4  Container infrastructure using AppRunner

It is now time to create an infrastructure in AWS to run container-based solutions!

There are actually many ways to run containers in AWS. Some may argue that there are way too many, which adds to confusion about what to choose.

We will start relatively simple, and use an AWS service called AppRunner. It is a service which is oriented towards running web applications in AWS, and if your use case fits well with what the service provides, it will be much easier than most other solutions. We will start with this service and see how it works. Later, when we want to explore building other services with more control of what we set up, we will try other approaches as well.

4.1 What are containerised applications?

Containers in computer infrastructure and software terms are a way to package applications or software solutions with its dependencies in a way that is portable and (relatively) easy to manage. It has become a popular way to deploy and manage various types of applications. We will not dive into details about creating, building, and using containers. There are many other resources that cover that extensively. Here are a few links to check out for information about containers (and Docker, which popularised the concept):

  • https://techgenix.com/getting-started-with-containers/
  • https://www.docker.com/get-started
  • https://www.youtube.com/watch?v=fqMOX6JJhGo
  • https://www.youtube.com/watch?v=pTFZFxd4hOI

4.2 Containers in AWS

There are actually many ways to run containers in AWS. Some may argue that there are way too many, which adds to confusion about what to choose.

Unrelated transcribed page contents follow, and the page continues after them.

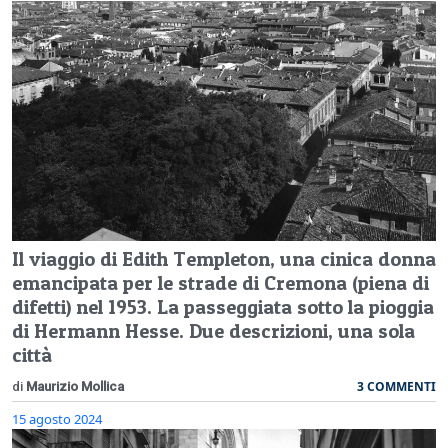
Il viaggio di Edith Templeton, una cinica donna
emancipata per le strade di Cremona (piena di
difetti) nel 1953. La passeggiata sotto la pioggia
di Hermann Hesse. Due descrizioni, una sola
città
3 COMMENTI
di
Maurizio Mollica
15 agosto 2024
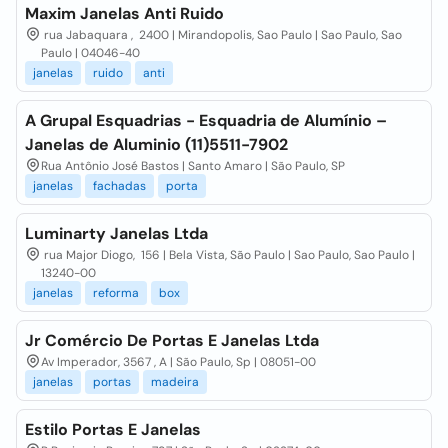
Maxim Janelas Anti Ruido
rua Jabaquara , 2400 | Mirandopolis, Sao Paulo | Sao Paulo, Sao
Paulo | 04046-40
janelas
ruido
anti
A Grupal Esquadrias - Esquadria de Alumínio –
Janelas de Aluminio (11)5511-7902
Rua Antônio José Bastos | Santo Amaro | São Paulo, SP
janelas
fachadas
porta
Luminarty Janelas Ltda
rua Major Diogo, 156 | Bela Vista, São Paulo | Sao Paulo, Sao Paulo |
13240-00
janelas
reforma
box
Jr Comércio De Portas E Janelas Ltda
Av Imperador, 3567 , A | São Paulo, Sp | 08051-00
janelas
portas
madeira
Estilo Portas E Janelas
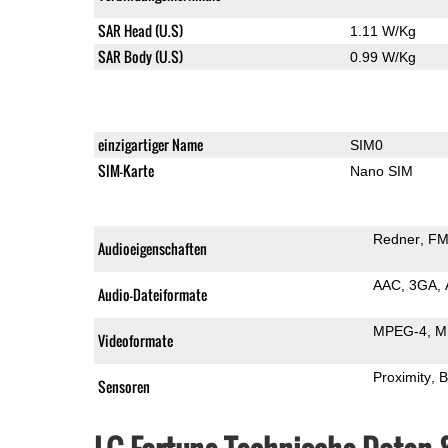
SAR Head (U.S)
1.11 W/Kg
SAR Body (U.S)
0.99 W/Kg
einzigartiger Name
SIM0
SIM-Karte
Nano SIM
Redner
FM
Audioeigenschaften
AAC
3GA
Audio-Dateiformate
MPEG-4
M
Videoformate
Proximity
B
Sensoren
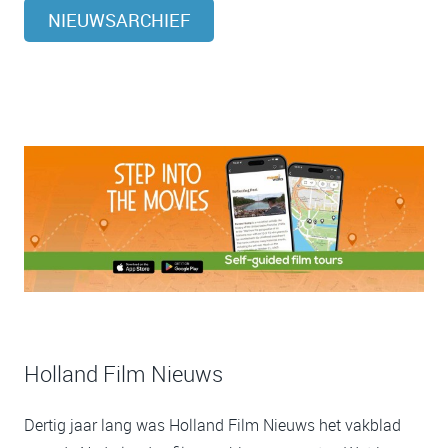
NIEUWSARCHIEF
Holland Film Nieuws
Dertig jaar lang was Holland Film Nieuws het vakblad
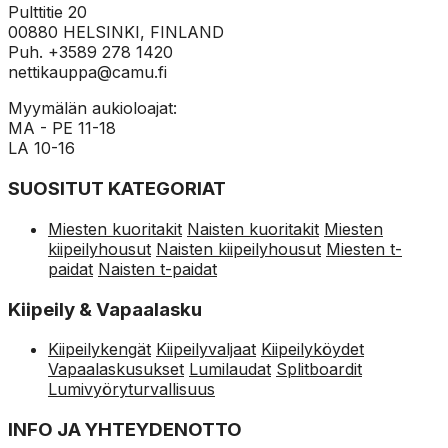
Pulttitie 20
00880 HELSINKI, FINLAND
Puh. +3589 278 1420
nettikauppa@camu.fi
Myymälän aukioloajat:
MA - PE 11-18
LA 10-16
SUOSITUT KATEGORIAT
Miesten kuoritakit
Naisten kuoritakit
Miesten
kiipeilyhousut
Naisten kiipeilyhousut
Miesten t-
paidat
Naisten t-paidat
Kiipeily & Vapaalasku
Kiipeilykengät
Kiipeilyvaljaat
Kiipeilyköydet
Vapaalaskusukset
Lumilaudat
Splitboardit
Lumivyöryturvallisuus
INFO JA YHTEYDENOTTO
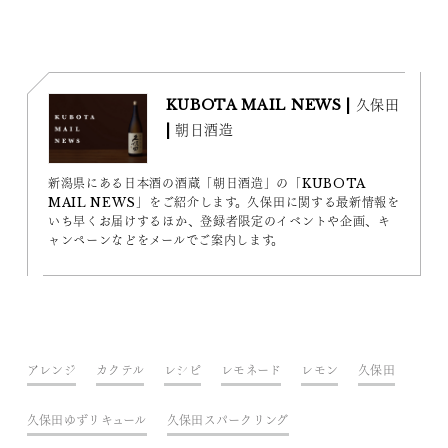
KUBOTA MAIL NEWS | 久保田
| 朝日酒造
新潟県にある日本酒の酒蔵「朝日酒造」の「KUBOTA
MAIL NEWS」をご紹介します。久保田に関する最新情報を
いち早くお届けするほか、登録者限定のイベントや企画、キ
ャンペーンなどをメールでご案内します。
アレンジ
カクテル
レシピ
レモネード
レモン
久保田
久保田ゆずリキュール
久保田スパークリング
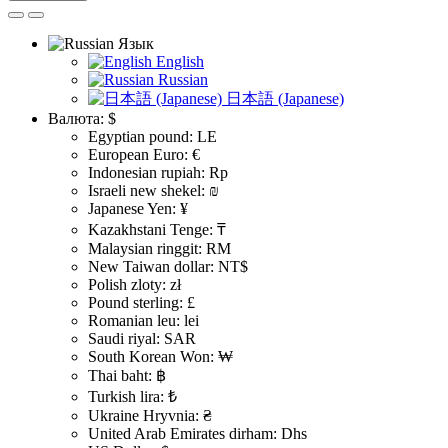
Язык
English
Russian
日本語 (Japanese)
Валюта:
$
Egyptian pound: LE
European Euro: €
Indonesian rupiah: Rp
Israeli new shekel: ₪
Japanese Yen: ¥
Kazakhstani Tenge: ₸
Malaysian ringgit: RM
New Taiwan dollar: NT$
Polish zloty: zł
Pound sterling: £
Romanian leu: lei
Saudi riyal: SAR
South Korean Won: ₩
Thai baht: ฿
Turkish lira: ₺
Ukraine Hryvnia: ₴
United Arab Emirates dirham: Dhs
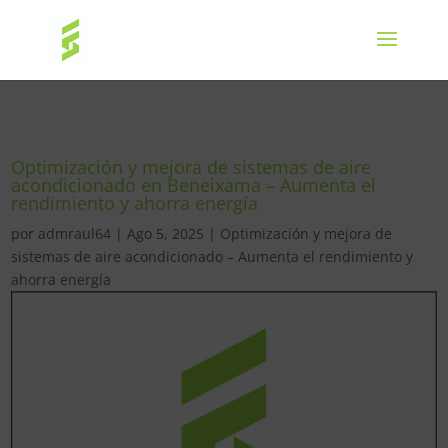
Optimización y mejora de sistemas de aire
acondicionado en Beneixama – Aumenta el
rendimiento y ahorra energía
por
admraul64
|
Ago 5, 2025
|
Optimización y mejora de
sistemas de aire acondicionado – Aumenta el rendimiento y
ahorra energía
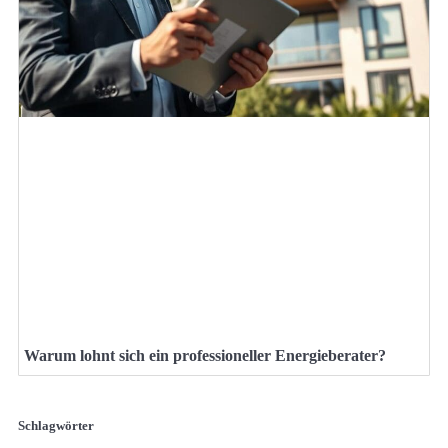
Warum lohnt sich ein professioneller Energieberater?
Schlagwörter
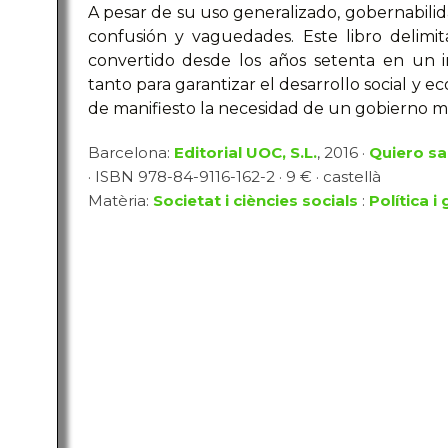
A pesar de su uso generalizado, gobernabil
confusión y vaguedades. Este libro delimit
convertido desde los años setenta en un 
tanto para garantizar el desarrollo social y 
de manifiesto la necesidad de un gobierno mun
Barcelona:
Editorial UOC, S.L.
, 2016 ·
Quiero sa
· ISBN 978-84-9116-162-2 · 9 € · castellà
Matèria:
Societat i ciències socials
:
Política i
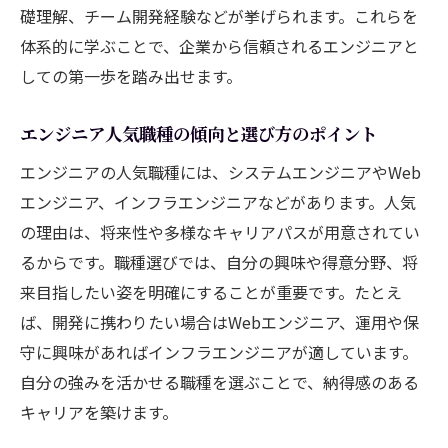
礎理解、チーム開発経験などが挙げられます。これらを
術
体系的に学ぶことで、企業から信頼されるエンジニアと
エンジニア就活ランキングを参考にサイト
しての第一歩を踏み出せます。
を選ぶ
この業界でキャリアを築くための心得
エンジニア人気職種の傾向と選び方のポイント
エンジニアとして長期的なキャリアを描く
エンジニアの人気職種には、システムエンジニアやWeb
視点
エンジニア、インフラエンジニアなどがあります。人気
エンジニア就職後のスキルアップ習慣の作
の理由は、将来性や多様なキャリアパスが用意されてい
り方
るからです。職種選びでは、自分の興味や得意分野、将
エンジニア業界で生き抜くための自己成長
来目指したい姿を明確にすることが重要です。たとえ
戦略
ば、開発に携わりたい場合はWebエンジニア、運用や保
エンジニア就職とキャリア形成の関係性を
守に興味があればインフラエンジニアが適しています。
知る
自分の強みを活かせる職種を選ぶことで、納得感のある
キャリアを築けます。
エンジニアのキャリアアップに役立つ情報
源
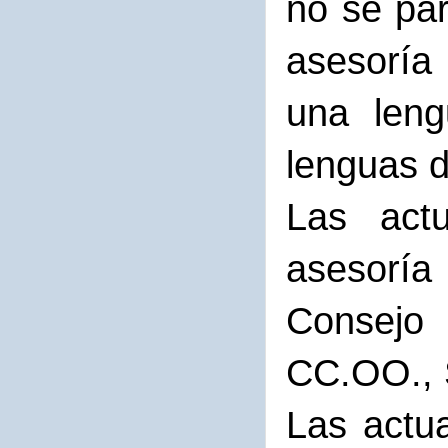
no se par
asesoría
una leng
lenguas d
Las actu
asesoría
Consejo 
CC.OO., 
Las actua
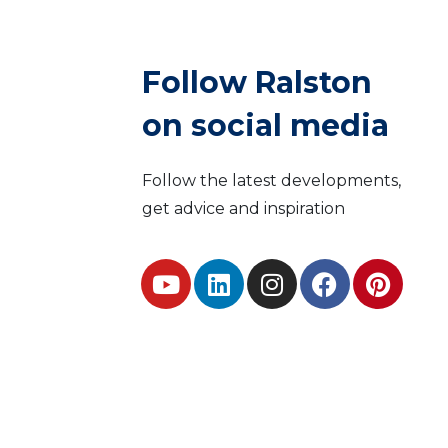
Follow Ralston
on social media
Follow the latest developments,
get advice and inspiration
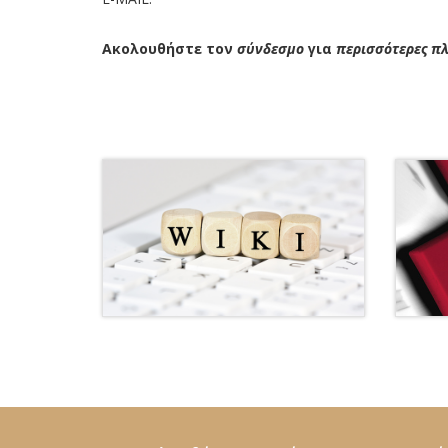
Ακολουθήστε τον
σύνδεσμο
για
περισσότερες π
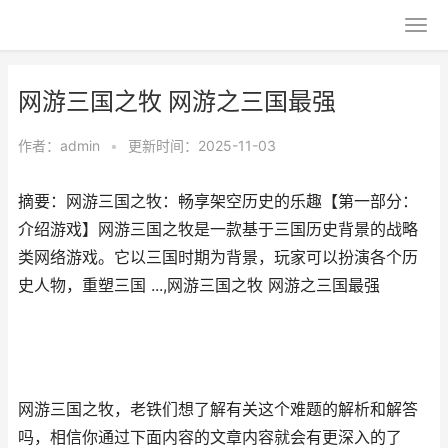
网游三国之牧 网游之三国最强
作者：
admin
•
更新时间：2025-11-03
摘要：网游三国之牧：畅享架空历史的乐趣【第一部分：
介绍游戏】网游三国之牧是一款基于三国历史背景的战略
类网络游戏。它以三国时期为背景，玩家可以扮演各个历
史人物，重塑三国 ...,网游三国之牧 网游之三国最强
网游三国之牧，老铁们想了解有关这个难题的解析和解答
吗，相信你通过下面内容的文章内容就会有更深入的了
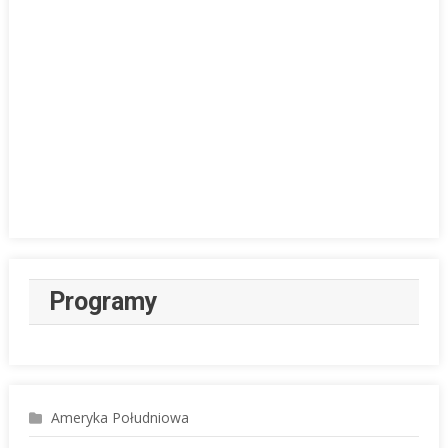
Programy
Ameryka Południowa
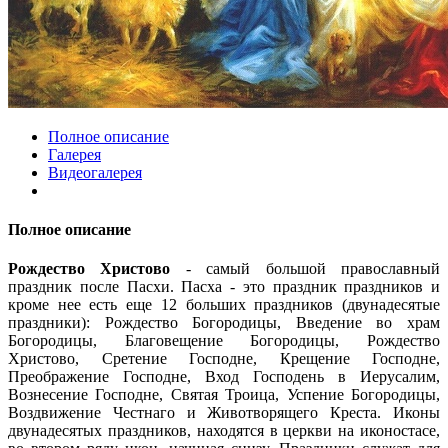
Полное описание
Галерея
Видеогалерея
Полное описание
Рождество Христово
- самый большой православный
праздник после Пасхи. Пасха - это праздник праздников и
кроме нее есть еще 12 больших праздников (двунадесятые
праздники): Рождество Богородицы, Введение во храм
Богородицы, Благовещение Богородицы, Рождество
Христово, Сретение Господне, Крещение Господне,
Преображение Господне, Вход Господень в Иерусалим,
Вознесение Господне, Святая Троица, Успение Богородицы,
Воздвижение Честнаго и Животворящего Креста. Иконы
двунадесятых праздников, находятся в церкви на иконостасе,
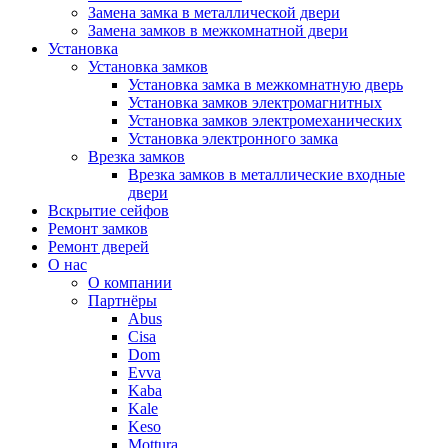
Замена замка в металлической двери
Замена замков в межкомнатной двери
Установка
Установка замков
Установка замка в межкомнатную дверь
Установка замков электромагнитных
Установка замков электромеханических
Установка электронного замка
Врезка замков
Врезка замков в металлические входные
двери
Вскрытие сейфов
Ремонт замков
Ремонт дверей
О нас
О компании
Партнёры
Abus
Cisa
Dom
Evva
Kaba
Kale
Keso
Mottura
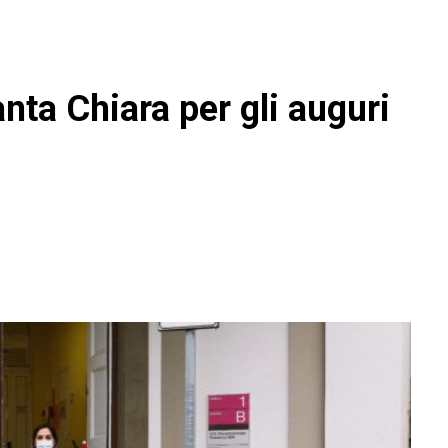
Santa Chiara per gli auguri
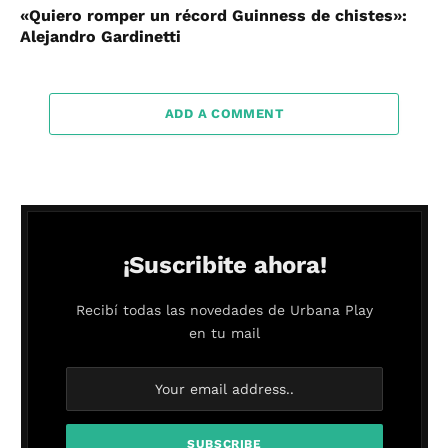
«Quiero romper un récord Guinness de chistes»:
Alejandro Gardinetti
ADD A COMMENT
¡Suscribite ahora!
Recibí todas las novedades de Urbana Play
en tu mail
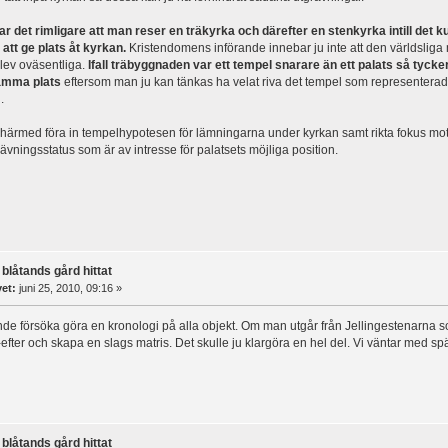
r det rimligare att man reser en träkyrka och därefter en stenkyrka intill det k
r att ge plats åt kyrkan.
Kristendomens införande innebar ju inte att den världsliga
blev oväsentliga.
Ifall träbyggnaden var ett tempel snarare än ett palats så tycker 
amma plats
eftersom man ju kan tänkas ha velat riva det tempel som representera
.
så härmed föra in tempelhypotesen för lämningarna under kyrkan samt rikta fokus mo
ävningsstatus som är av intresse för palatsets möjliga position.
 blåtands gård hittat
vet:
juni 25, 2010, 09:16 »
de försöka göra en kronologi på alla objekt. Om man utgår från Jellingestenarna s
e-efter och skapa en slags matris. Det skulle ju klargöra en hel del. Vi väntar med s
 blåtands gård hittat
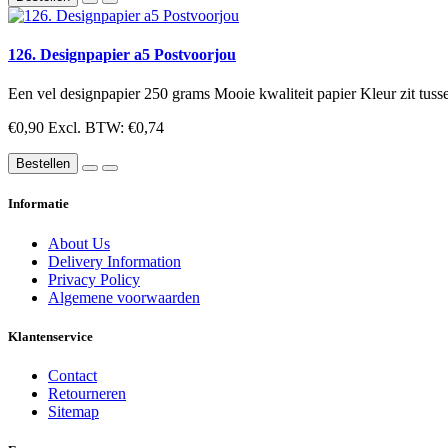
126. Designpapier a5 Postvoorjou
Een vel designpapier 250 grams Mooie kwaliteit papier Kleur zit tusse
€0,90
Excl. BTW: €0,74
Bestellen
Informatie
About Us
Delivery Information
Privacy Policy
Algemene voorwaarden
Klantenservice
Contact
Retourneren
Sitemap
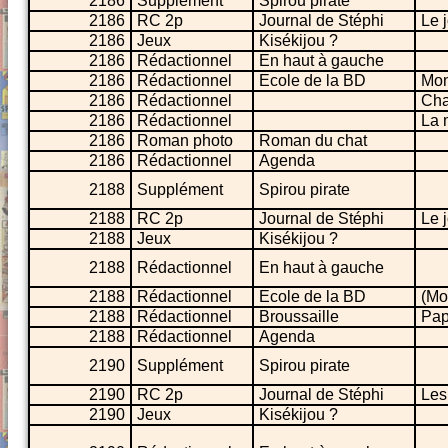
2186
Supplément
Spirou pirate
2186
RC 2p
Journal de Stéphi
Le 
2186
Jeux
Kisékijou ?
2186
Rédactionnel
En haut à gauche
2186
Rédactionnel
Ecole de la BD
Mon
2186
Rédactionnel
Cha
2186
Rédactionnel
La 
2186
Roman photo
Roman du chat
2186
Rédactionnel
Agenda
2188
Supplément
Spirou pirate
2188
RC 2p
Journal de Stéphi
Le 
2188
Jeux
Kisékijou ?
2188
Rédactionnel
En haut à gauche
2188
Rédactionnel
Ecole de la BD
(Mo
2188
Rédactionnel
Broussaille
Pap
2188
Rédactionnel
Agenda
2190
Supplément
Spirou pirate
2190
RC 2p
Journal de Stéphi
Les
2190
Jeux
Kisékijou ?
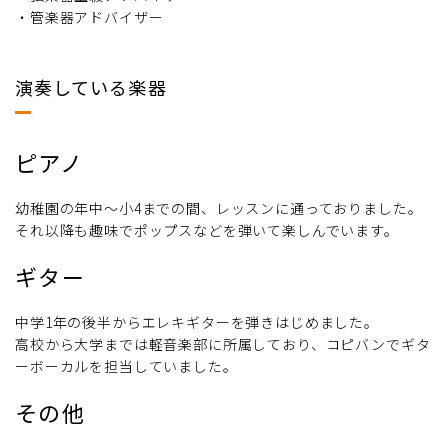
・管楽器アドバイザー
演奏している楽器
ピアノ
幼稚園の年中～小4までの間、レッスンに通っておりました。
それ以降も趣味でポップスなどを弾いて楽しんでいます。
ギター
中学1年の後半からエレキギターを弾きはじめました。
高校から大学までは軽音楽部に所属しており、コピバンでギタ
ーボーカルを担当していました。
その他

When we use AppRunner, a lot of nitty-gritty details are kind of hidden from us, to allow to focus on shipping the application to a large extent. However, it also has made some opinionated choices and set some restrictions to make that simpler. It is also more restricted in that AWS does not support it in all regions it support some other container-based solutions.

While there are many services services in AWS that allows running containers, the major services that are focused on running containers in general are Elastic Container Services (ECS) and Elastic Kubernetes Services (EKS). ECS is more flexible than AppRunner, but with some additional complexity for the infrastructure comes with that. EKS is even more flexible than ECS, but also comes with more infrastructure complexity.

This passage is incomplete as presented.